Toto, Japan’s leading toilet manufacturer, plans to soon open a high-tech bathroom “gallery” in the departures section of Tokyo’s Narita international airport.

“Gallery Toto” will feature four stalls each for men and women, so departing visitors can try out the company’s famous Washlet models, complete with all the features that come in an upscale Japanese toilet — bidet, seat-warmer, sterilising and deodorising functions, and electronic flushing.

The gallery, with its futuristic illuminated walls, features murals of Mount Fuji and other iconic landscapes of Japan.

Toto says the display will provide an opportunity for travellers to experience “Japanese toilet culture” and technologies, hoping that it will also help boost international sales.

And Japanese toilet culture is something to behold.

Almost every train and subway station in Japan, and many of its parks, boasts a spotless public restroom. It’s not uncommon to find a public restroom where the toilets feature all these impressive technologies, plus additional conveniences like a special seat for your baby while you do your business (which doubles perfectly as a bag-holder) and a flip-down board that you can stand on while you get changed so you don’t dirty your socks on the bathroom floor.

Nor is it unusual to find little toilets and wash basins for children, or hooks to hang your umbrella on while you wash your hands. Accessible stalls with plenty of handrails are standard in this rapidly ageing society.

And that’s just in public places. Many Japanese homes have similarly fancy toilets, which allow users to adjust the temperature of the seat and the water pressure and temperature from the bidet.

What must Japanese think when they travel abroad?

While the Toto gallery will be available for viewing and use soon, potential customers won’t be able to buy products on the spot. Instead, Toto officials hope foreign visitors, flushed from the experience, will buy its toilets after they get home.

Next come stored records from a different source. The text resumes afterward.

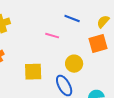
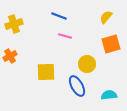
blue line: (72, 19) -> (59, 16), moved
yellow semicircle: (103, 22) -> (106, 17), moved

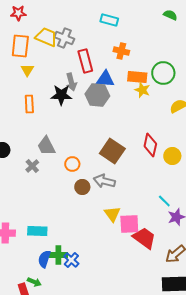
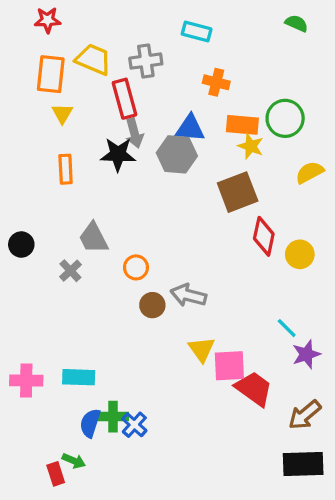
gray cross: (64, 38) -> (146, 61), moved, turned -30
red rectangle: (85, 61) -> (125, 99), moved
brown square: (112, 151) -> (238, 192), moved, turned 35

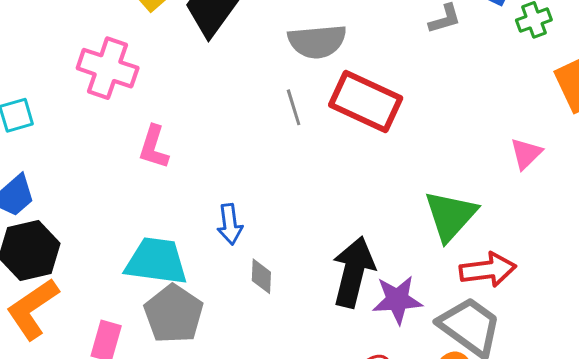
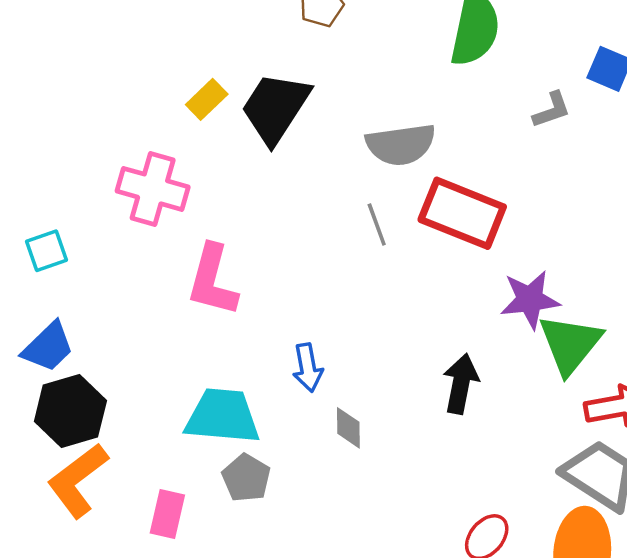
pink L-shape: (154, 147) -> (212, 280), size x1.4
black arrow: (353, 272) -> (461, 384), moved, size x0.7
purple star: (397, 300) -> (530, 300), moved
gray pentagon: (174, 314) -> (246, 478), size x0.7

In Japan, customers can buy only the seat component for $1,100 (although the company’s top-of-the-line Neorest goes for $3,500). In the United States, the full Washlet, Toto’s signature product, retails for $3,000.

There’s one person who might not be impressed with Toto’s attempts to showcase its products to foreigners: Chinese leader Xi Jinping.

The Global Times, a mouthpiece for the Chinese Communist party, earlier this year lashed out against Chinese tourists who were returning from Japan with the high-tech toilet seats after reports that Chinese tourists spent $1 billion in Japan during a holiday season, a good chunk of it on toilet seats.

“Such news makes a mockery of China’s boycott of Japanese goods over the past two years,” the newspaper said. “Some Chinese people feel ashamed about this and have criticised their compatriots’ obsession with foreign goods,” the paper said in an editorial entitled “Popularity of Japanese toilet seats overstated”.

“That Chinese tourists swamp Japanese stores at a time when the country is facing a sluggish domestic demand is certainly not something to be proud of,” it said.